What this prevents: Arbitrary POST injection by anyone who discovers the endpoint. The Organization ID check is not cryptographic proof - a motivated attacker could spoof the SOAP body - but it stops the casual probe. For stricter environments, add an IP allowlist for Salesforce's published outbound message IP ranges.
What Each Pattern Protects Against
The read pattern and write pattern together handle roughly 80% of the integration surface. The webhook pattern covers the remainder: the case where Salesforce needs to push changes to you rather than you pulling on a schedule.
Common Mistakes That Break HIPAA Audit Trails
Hard-coded credentials without rotation. If your SF credentials are in .env.production and you never rotate them, a credential leak (from a log file, a debug dump, a misconfigured error tracker) is permanent. I documented a real version of this problem in the cloud operations case study, where a credential propagation error took an entire integration layer offline. The client credentials OAuth flow lets you rotate the Connected App secret without changing code. Do that on a schedule.
Missing access logging on the CRM sync route. Your Route Handlers and Server Actions that touch Health Cloud data should log who triggered them and when. Not the PHI itself - just the actor and timestamp. That log is what your compliance team will ask for in an audit. If it does not exist, you are guessing about your own access history.
Client-side fetches with server-side data. The failure mode looks like this: you have a Server Component that fetches a member record correctly, then passes the full record object as a prop to a Client Component for display. If the record includes fields you did not intend to display, those fields are now serialized in the RSC payload and visible in the browser's network tab. Pass only the fields you need.
Skipping signature or identity verification on webhooks. The Organization ID check in Pattern 3 is a minimum floor. If your threat model includes sophisticated attackers, add IP range filtering for Salesforce's outbound message source IPs, which Salesforce publishes and updates periodically.
FAQ
Can I use jsforce with these patterns?
Yes, but only in server-only code. Import jsforce in a file that is never imported by a Client Component. If you use the App Router, put it in src/lib/ and never call it from a "use client" file. The connection setup is similar to what I showed above but the jsforce API is more ergonomic for complex SOQL queries. The same server-only discipline applies regardless of whether you use jsforce or raw fetch.
How do I handle Salesforce token expiry under load?
The next: { revalidate: 3500 } option on the token fetch caches the token in Next.js's data cache for just under an hour.
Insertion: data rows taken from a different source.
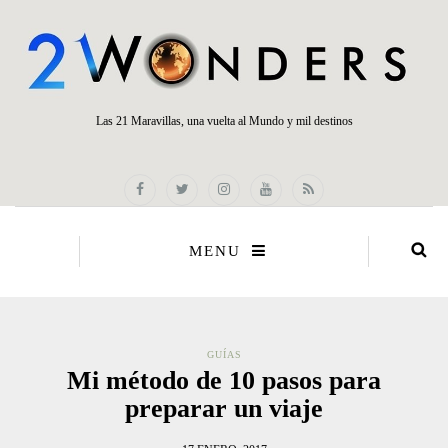
Las 21 Maravillas, una vuelta al Mundo y mil destinos
MENU
GUÍAS
Mi método de 10 pasos para
preparar un viaje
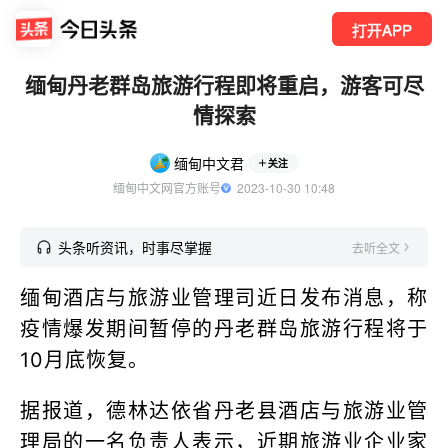
打开APP
缅甸丹老群岛旅游行程即将重启，游客可尽
情探索
缅甸中文君
关注
缅甸中文网官方账号
  2023-10-30 10:48
头条听资讯，时事尽掌握
去听全文
缅甸酒店与旅游业管理司近日发布消息，称
疫情爆发期间暂停的丹老群岛旅游行程将于
10月底恢复。
据报道，德林达依省丹老县酒店与旅游业管
理局的一名负责人表示，近期旅游业企业家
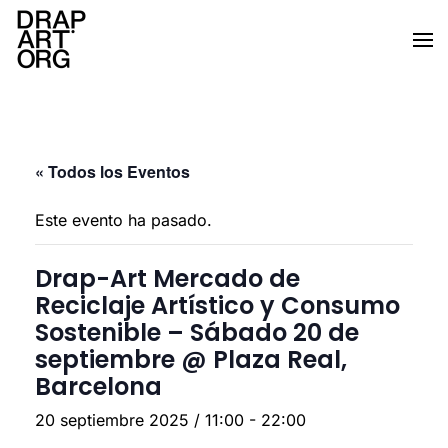
Ir al contenido principal
« Todos los Eventos
Este evento ha pasado.
Drap-Art Mercado de
Reciclaje Artístico y Consumo
Sostenible – Sábado 20 de
septiembre @ Plaza Real,
Barcelona
20 septiembre 2025 / 11:00
-
22:00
Under high load, multiple simultaneous requests will all hit the cache rather than racing to generate new tokens. If you are running outside Next.js's caching layer (a background job, a queue worker), implement a short-lived in-memory cache with a mutex - or use a shared cache like Redis with a TTL that gives you a 60-second buffer before the actual expiry.
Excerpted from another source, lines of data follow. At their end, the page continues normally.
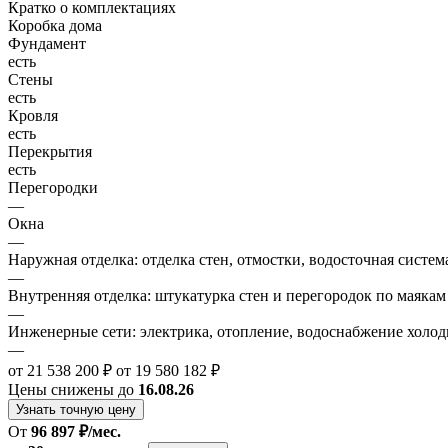
Кратко о комплектациях
Коробка дома
Фундамент
есть
Стены
есть
Кровля
есть
Перекрытия
есть
Перегородки
—
Окна
—
Наружная отделка: отделка стен, отмостки, водосточная систем
—
Внутренняя отделка: штукатурка стен и перегородок по маякам
—
Инженерные сети: электрика, отопление, водоснабжение холодн
—
от 21 538 200 ₽
от 19 580 182 ₽
Цены снижены до
16.08.26
Узнать точную цену
От
96 897 ₽/мес.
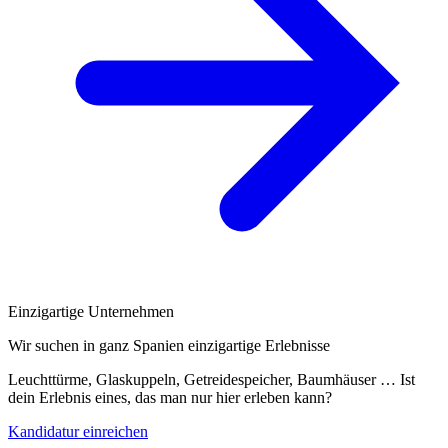
Einzigartige Unternehmen
Wir suchen in ganz Spanien einzigartige Erlebnisse
Leuchttürme, Glaskuppeln, Getreidespeicher, Baumhäuser … Ist
dein Erlebnis eines, das man nur hier erleben kann?
Kandidatur einreichen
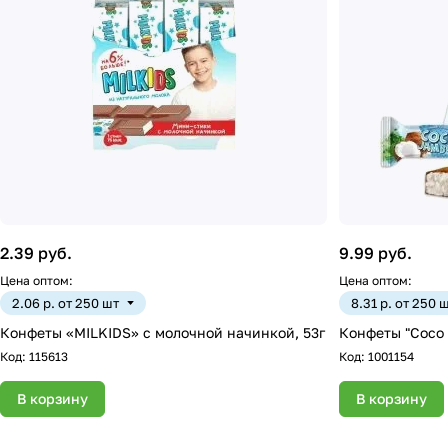
2.39 руб.
9.99 руб.
Цена оптом:
Цена оптом:
2.06 р. от 250 шт
8.31 р. от 250 
Конфеты «MILKIDS» с молочной начинкой, 53г
Конфеты "Сосо 
Код:
115613
Код:
1001154
В корзину
В корзину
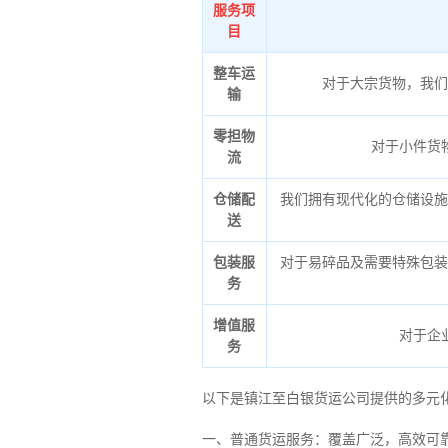
服务项
目
整车运
对于大宗货物，我们
输
零担物
对于小件货
流
仓储配
我们拥有现代化的仓储设施
送
包装服
对于易碎品及需要特殊包装
务
增值服
对于企
务
以下是镇江至白银货运公司提供的多元
一、普通货运服务：覆盖广泛，高效可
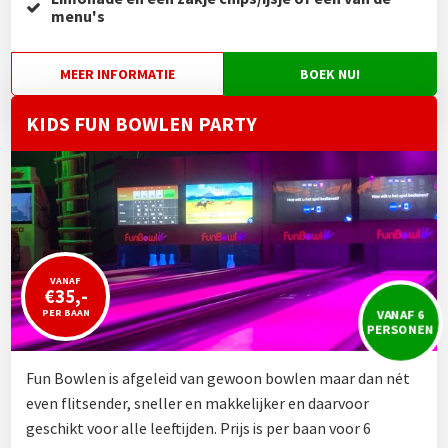
menu's
MEER INFORMATIE
BOEK NU!
KIDS FUN BOWLEN PARTY
VANAF
€35,-
VANAF 6
PER BAAN
PERSONEN
Fun Bowlen is afgeleid van gewoon bowlen maar dan nét
even flitsender, sneller en makkelijker en daarvoor
geschikt voor alle leeftijden. Prijs is per baan voor 6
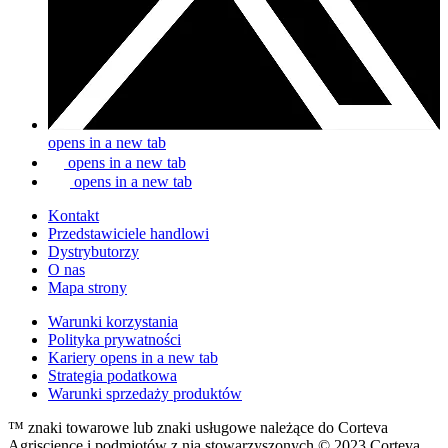
opens in a new tab
opens in a new tab
opens in a new tab
Kontakt
Przedstawiciele handlowi
Dystrybutorzy
O nas
Mapa strony
Warunki korzystania
Polityka prywatności
Kariery
opens in a new tab
Strategia podatkowa
Warunki sprzedaży produktów
™ znaki towarowe lub znaki usługowe należące do Corteva
Agriscience i podmiotów z nią stowarzyszonych © 2023 Corteva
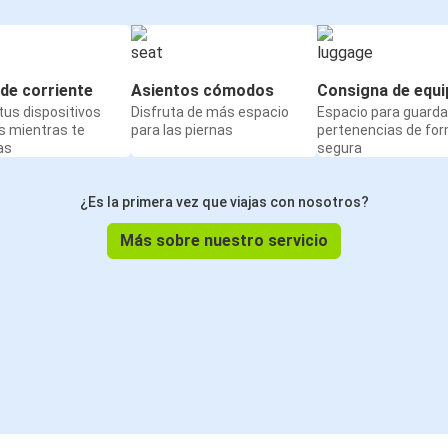
de corriente
Asientos cómodos
Consigna de equi
us dispositivos
Disfruta de más espacio
Espacio para guarda
s mientras te
para las piernas
pertenencias de fo
as
segura
¿Es la primera vez que viajas con nosotros?
Más sobre nuestro servicio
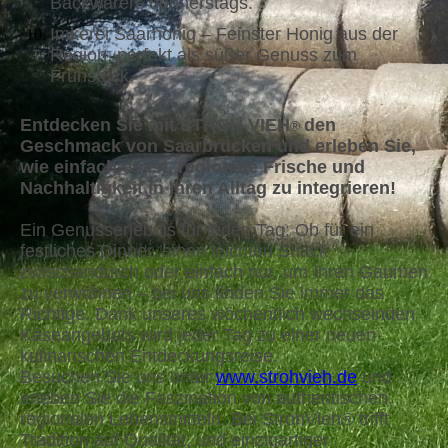
Backwaren, donnerstags.
Imkerei Saarhonig – Feinster Honig aus der
Region, perfekt als süßer Genuss zum
Frühstück.
Entdecken Sie mit STROH VIEH
den
®
Geschmack von Saarbrücken und erleben Sie,
wie einfach es ist, regionale Frische und
Nachhaltigkeit in Ihren Alltag zu integrieren!
Ein Genusserlebnis für jeden Tag: Ob für ein
festliches Dinner, einen leichten Snack
zwischendurch oder einfach nur, um Ihren Gaumen
zu verwöhnen – bei uns finden Sie immer das
Richtige. Dank unseres wöchentlich wechselnden
Käseangebots wird jeder Tag zu einer neuen
kulinarischen Entdeckungsreise.
Besuchen Sie uns unter
www.strohvieh.de
und
erleben Sie die Faszination von authentischen,
regionalen Lebensmitteln. Bei StrohVieh® trifft
Tradition auf Qualität, und einzigartiger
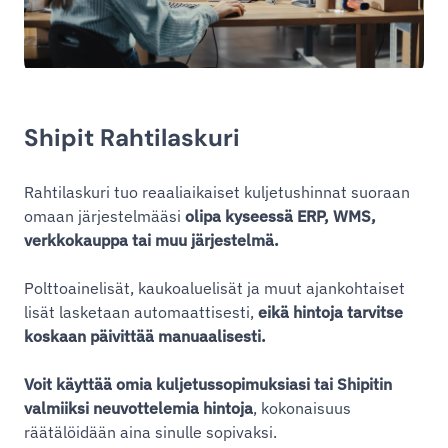
Shipit Rahtilaskuri
Rahtilaskuri tuo reaaliaikaiset kuljetushinnat suoraan
omaan järjestelmääsi
olipa kyseessä ERP, WMS,
verkkokauppa tai muu järjestelmä.
Polttoainelisät, kaukoaluelisät ja muut ajankohtaiset
lisät lasketaan automaattisesti,
eikä hintoja tarvitse
koskaan päivittää manuaalisesti.
Voit käyttää omia kuljetussopimuksiasi tai Shipitin
valmiiksi neuvottelemia hintoja
, kokonaisuus
räätälöidään aina sinulle sopivaksi.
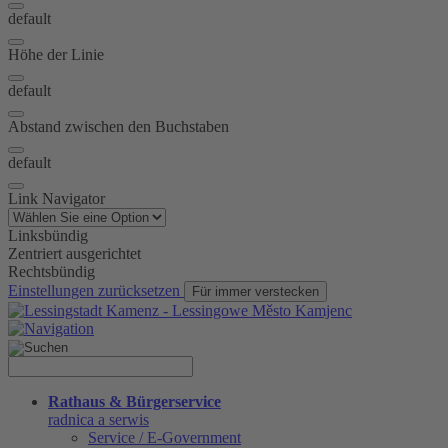
default
Höhe der Linie
default
Abstand zwischen den Buchstaben
default
Link Navigator
Linksbündig
Zentriert ausgerichtet
Rechtsbündig
Einstellungen zurücksetzen
Für immer verstecken
Rathaus & Bürgerservice
radnica a serwis
Service / E-Government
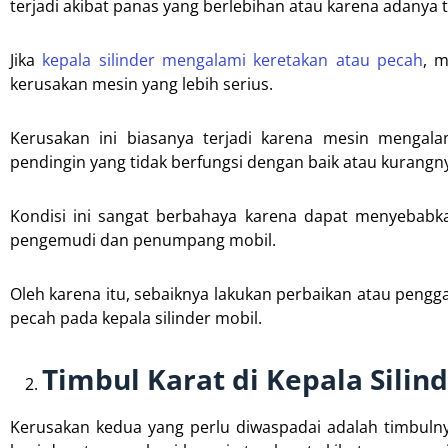
terjadi akibat panas yang berlebihan atau karena adanya 
Jika
kepala silinder mengalami keretakan atau pecah
, 
kerusakan mesin yang lebih serius.
Kerusakan ini biasanya terjadi karena mesin mengala
pendingin yang tidak berfungsi dengan baik atau kurangny
Kondisi ini sangat berbahaya karena dapat menyebab
pengemudi dan penumpang mobil.
Oleh karena itu, sebaiknya lakukan perbaikan atau pengg
pecah pada kepala silinder mobil.
Timbul Karat di Kepala Silin
Kerusakan kedua yang perlu diwaspadai adalah timbulnya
Do Server Actions protect against CSRF?
Yes. Next.js Server Actions include built-in CSRF protection starting in Next.js 14. The framework validates the Origin header against the host. For the patterns in this article, you do not need to add separate CSRF tokens. That said, if you are exposing the same logic through a Route Handler (for non-form invocations), you need to add your own origin check.
What about Salesforce Platform Events vs. Outbound Messages?
Platform Events are the modern Salesforce approach: they use a pub/sub model, and you consume them via the Streaming API or a webhook service like Heroku Connect. Outbound Messages are older - they use SOAP and fire from Workflow Rules. Both work. I used Outbound Messages at the regulated healthcare client because the Salesforce environment was already using Workflow Rules and the engineering lift to switch to Platform Events was not justified at the time. Platform Events are cleaner if you are starting fresh.
Is this enough for HIPAA compliance?
This is a technical baseline for not leaking PHI through your integration patterns. HIPAA compliance also requires a Business Associate Agreement with your cloud provider, access logging, workforce training, a risk analysis, and a set of administrative safeguards that have nothing to do with your code. The patterns here prevent a category of technical failure. They are one layer of a multi-layer requirement.
Sources and specifics
- OAuth 2.0 Client Credentials flow for server-to-server integrations is documented in Salesforce's Connected Apps and OAuth documentation (Salesforce Platform, v60.0 API reference).
- The idempotency key pattern and the
sfSyncLogapproach were used in a production Next.js application at a regulated healthcare client in Q1 2025. - Outbound Message verification via Organization ID is the minimum validation step documented in Salesforce's Outbound Messaging Developer Guide. IP allowlisting uses Salesforce's published list of outbound IP ranges.
- The token revalidation approach (
next: { revalidate: 3500 }) uses Next.js's fetch caching, available in the App Router (Next.js 13+). Tested against Next.js 15 and Next.js 16. - No PHI or identifiable member data is included in the code samples above. All field names are illustrative.